PMK Publicist Putsch

Photo: from left, Nina Prommer/Globe Photos; Michael Caulfield/Wireimage

The ultimate test for any publicist is spinning her own dismissal, and this Leslee Dart has done masterfully. On November 14, she was told by PMK/HBH chairman Pat Kingsley that her contract wouldn’t be renewed. By the next day, when she walked into the New York offices she’d presided over for 23 years to announce that she’d been fired, her clients were already lining up behind her. Dart, who’d always been the agency’s New York–based good cop to Kingsley’s blunt Beverly Hills sentinel, suddenly seemed to have one of her clients, producer Scott Rudin, as her press agent. Harvey Weinstein, Sydney Pollack, and Wes Anderson made public declarations of loyalty to her publicity magic, too. By last week, a source close to the players says Pollack and Anderson, as well as Woody Allen, Mike Nichols, Brian Grazer, Conan O’Brien, and, of course, Rudin, had fired PMK and will follow Dart out the door, potentially leaving their Oscar–hungry product, including Closer and The Life Aquatic With Steve Zissou, in the lurch (though studios have their own publicity arms).

“I can’t understand why Pat would do this,” says Lois Smith, a former partner in the agency who retired a couple of years ago. “If it were economics, there are other ways to solve it, not least of which is Pat saying, ‘I’ll take $1 a year until it gets sorted out.’ ”

“It was like a 2-year-old having a temper tantrum,” says another former employee.

Of course, the spat was mutual: After the company was sold to the marketing conglomerate Interpublic five years ago, and later merged with the Hollywood PR firm HBH, the PR pooh-bahs had become increasingly estranged, hardly speaking for the past two years. “Tensions had started to mount,” admits Kingsley.

Still, for a personnel dustup at what is essentially a boutique business—PMK/HBH has billings of a reported $14 million a year—it couldn’t have played out on a grander public stage. “If movies don’t gross more in their first weekend than we do in a year, then they’re considered a failure,” says Kingsley. Both she and Dart have spent their careers hovering in the background for megacelebrities who pay the firm $5,000-a-month retainers—when they need them. The PMK story has loomed so large because the firm provided the thing New York media couldn’t produce on its own: celebrity content. “It’s a much bigger schism in the press than in the company,” insists Simon Halls, who joined from HBH. “Yes, it surprised me, and it didn’t. There are two women who didn’t really get along for whatever reason. It’s like a marriage. There’s estrangement, and eventually there’s a divorce.” Halls is a player in this succession drama, with many saying he’s trying to position himself as the next chairman. After all, Kingsley is 72, and Dart, who’s 50, wanted her job. Halls insists, “I’m not in line for anything.” And besides, “I don’t think Pat’s going anywhere anytime soon.”

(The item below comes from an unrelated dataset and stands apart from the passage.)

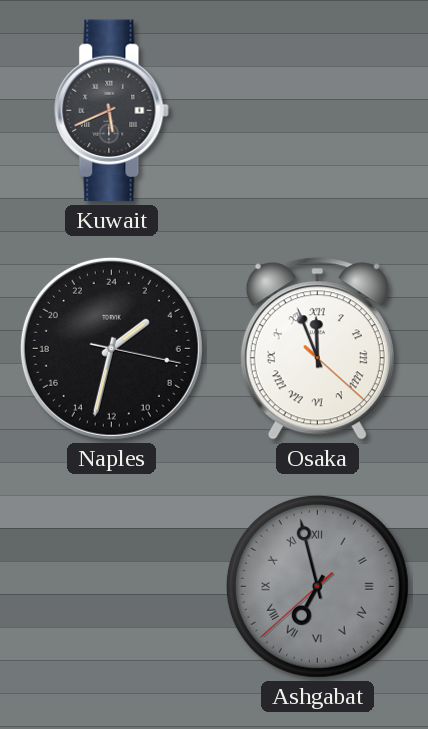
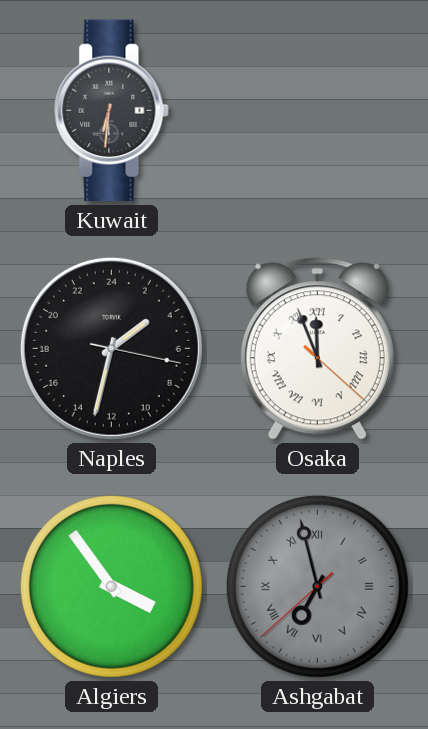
Kuwait: 5:41 -> 6:31
Algiers: none -> 3:54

Dart, with her nearly unerring ability to manage talent (and journalists) inspires loyalty to the point where it sent many reeling to imagine her no longer there. Jeff Zucker, the president of NBC Universal Television Group, says flat out, “It surprised me only in that the wrong person was let go.” (He’d once banned PMK’s clients from Today after Kingsley tried to punish the show for asking the wrong questions.) “Leslee was a class act, and her partner wasn’t.”

That’s not an unusual perspective. Even “Page Six” editor Richard Johnson likes her: “I think she’s the best of the bunch.” As for Kingsley? “I wouldn’t say she’s nasty, but she’s hard as nails.”

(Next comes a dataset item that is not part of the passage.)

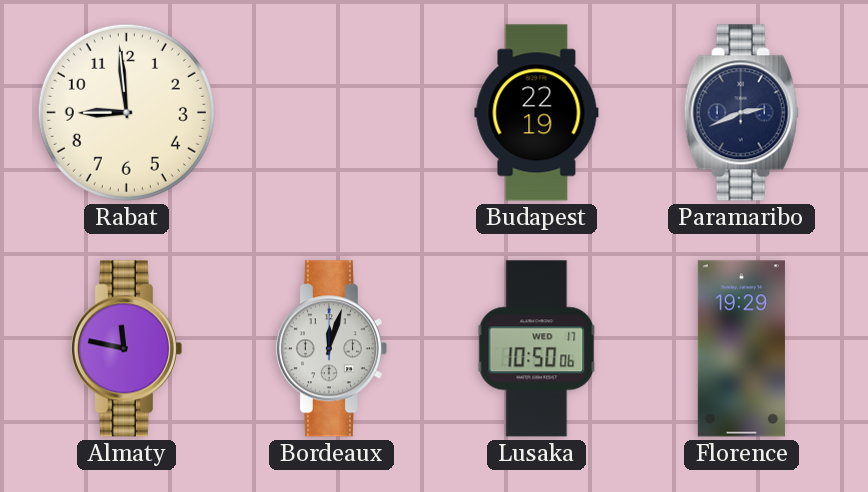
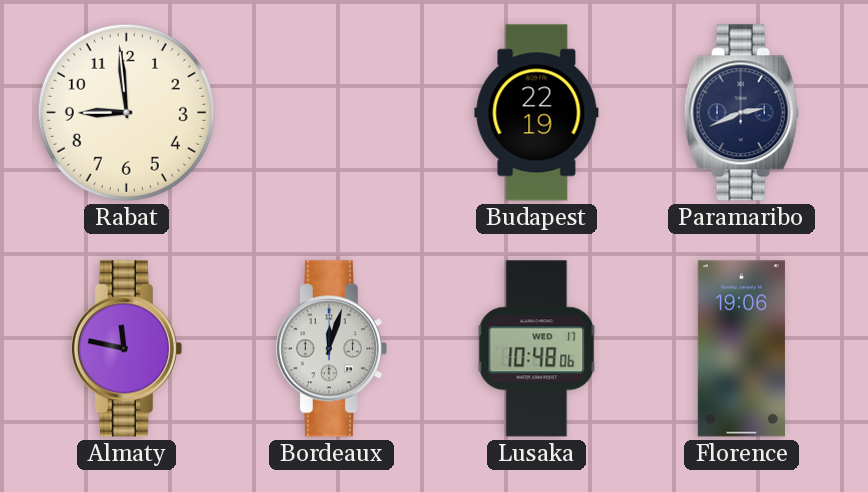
Lusaka: 10:50 -> 10:48
Florence: 19:29 -> 19:06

And perhaps because her PR senses were tingling that she was becoming overexposed in her role as victim, Dart refused to comment for this piece. Meanwhile, Kingsley’s still on-message. “There was one job, and two people wanted the job,” she reiterates. She praises Dart and says it makes sense that her clients would want to go with her. It’s just, as they say, business. “It wasn’t a philosophical question. It was a question of who would be CEO.” Besides, her contract is up, too, and her renewal hasn’t been signed.

Meanwhile, the business is changing, Interpublic is becoming more demanding, and PMK/HBH’s profits, says one who should know, are slipping. Another company insider says this is more than a high-profile catfight. “Pat and Leslee are not in control of the company—a corporation is,” he says. The two are said to make “in the Zip Code of $500,000.” Which makes them “expensive people in this business.” Kingsley says, “I am very conservative on expenses—very conservative—and as long as we do that, they leave us alone.”

In any case, “I always expect to be crucified,” Kingsley says. “If I had a thin skin, I would’ve left this business so long ago. We’re not in a business of being liked.” But Dart seems to be.